(Extracted records)
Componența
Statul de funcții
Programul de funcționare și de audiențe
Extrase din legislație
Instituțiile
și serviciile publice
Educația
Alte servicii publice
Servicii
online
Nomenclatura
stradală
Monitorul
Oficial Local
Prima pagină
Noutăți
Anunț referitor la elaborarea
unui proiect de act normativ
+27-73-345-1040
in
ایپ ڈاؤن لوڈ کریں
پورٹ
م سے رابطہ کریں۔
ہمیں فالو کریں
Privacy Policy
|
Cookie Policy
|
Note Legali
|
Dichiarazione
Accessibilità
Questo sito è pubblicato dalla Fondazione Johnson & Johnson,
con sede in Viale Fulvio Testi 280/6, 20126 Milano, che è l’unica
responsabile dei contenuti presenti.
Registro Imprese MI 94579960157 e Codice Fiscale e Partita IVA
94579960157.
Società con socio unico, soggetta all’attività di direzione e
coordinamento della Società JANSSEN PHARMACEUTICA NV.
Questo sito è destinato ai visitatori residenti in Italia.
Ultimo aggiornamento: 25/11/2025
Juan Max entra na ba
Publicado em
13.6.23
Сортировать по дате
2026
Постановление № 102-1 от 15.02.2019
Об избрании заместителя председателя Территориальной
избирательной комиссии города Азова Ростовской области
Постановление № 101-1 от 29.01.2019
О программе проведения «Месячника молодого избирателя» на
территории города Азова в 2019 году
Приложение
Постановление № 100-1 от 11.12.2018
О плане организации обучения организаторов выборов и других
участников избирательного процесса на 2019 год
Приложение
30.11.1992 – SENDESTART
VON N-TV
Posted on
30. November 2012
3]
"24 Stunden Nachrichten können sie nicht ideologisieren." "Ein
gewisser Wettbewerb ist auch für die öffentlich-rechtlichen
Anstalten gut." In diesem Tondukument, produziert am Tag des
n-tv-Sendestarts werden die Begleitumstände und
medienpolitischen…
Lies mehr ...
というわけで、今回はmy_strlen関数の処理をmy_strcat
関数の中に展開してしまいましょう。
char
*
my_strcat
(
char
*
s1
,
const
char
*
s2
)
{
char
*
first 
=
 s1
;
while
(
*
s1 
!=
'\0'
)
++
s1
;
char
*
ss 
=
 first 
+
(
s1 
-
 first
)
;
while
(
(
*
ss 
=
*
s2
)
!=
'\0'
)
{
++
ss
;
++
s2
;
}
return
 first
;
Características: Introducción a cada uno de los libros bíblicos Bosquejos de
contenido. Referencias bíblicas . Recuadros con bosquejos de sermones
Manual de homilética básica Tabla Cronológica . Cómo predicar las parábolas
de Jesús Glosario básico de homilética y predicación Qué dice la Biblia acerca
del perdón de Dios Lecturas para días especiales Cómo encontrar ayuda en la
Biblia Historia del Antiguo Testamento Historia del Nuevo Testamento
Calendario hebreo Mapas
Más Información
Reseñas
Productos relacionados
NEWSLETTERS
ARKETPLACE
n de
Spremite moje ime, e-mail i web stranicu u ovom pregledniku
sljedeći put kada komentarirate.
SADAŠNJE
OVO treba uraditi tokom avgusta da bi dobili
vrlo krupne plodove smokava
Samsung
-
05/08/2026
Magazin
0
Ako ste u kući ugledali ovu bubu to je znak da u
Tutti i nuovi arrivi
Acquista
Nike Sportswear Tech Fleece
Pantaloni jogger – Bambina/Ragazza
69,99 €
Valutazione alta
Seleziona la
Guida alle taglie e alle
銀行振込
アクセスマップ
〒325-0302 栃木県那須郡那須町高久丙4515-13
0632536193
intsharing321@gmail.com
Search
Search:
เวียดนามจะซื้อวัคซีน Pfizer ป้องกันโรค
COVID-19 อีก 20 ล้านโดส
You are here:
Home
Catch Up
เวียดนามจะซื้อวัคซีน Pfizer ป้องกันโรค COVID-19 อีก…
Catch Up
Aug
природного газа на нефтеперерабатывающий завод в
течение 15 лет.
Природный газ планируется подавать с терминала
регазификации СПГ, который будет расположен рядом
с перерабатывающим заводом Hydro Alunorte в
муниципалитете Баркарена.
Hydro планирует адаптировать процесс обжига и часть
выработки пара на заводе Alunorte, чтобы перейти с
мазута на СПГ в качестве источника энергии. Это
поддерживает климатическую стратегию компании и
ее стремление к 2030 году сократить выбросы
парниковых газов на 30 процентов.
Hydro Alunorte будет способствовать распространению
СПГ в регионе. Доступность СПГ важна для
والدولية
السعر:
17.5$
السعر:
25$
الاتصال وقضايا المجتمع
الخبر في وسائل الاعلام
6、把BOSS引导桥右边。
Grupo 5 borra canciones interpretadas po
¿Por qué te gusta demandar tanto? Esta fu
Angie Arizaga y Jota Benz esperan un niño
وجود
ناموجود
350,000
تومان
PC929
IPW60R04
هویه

(What to do):
For each line of the entries that holds the word "sito", pull that line out.

(Task response):
Questo sito è pubblicato dalla Fondazione Johnson & Johnson,
Questo sito è destinato ai visitatori residenti in Italia.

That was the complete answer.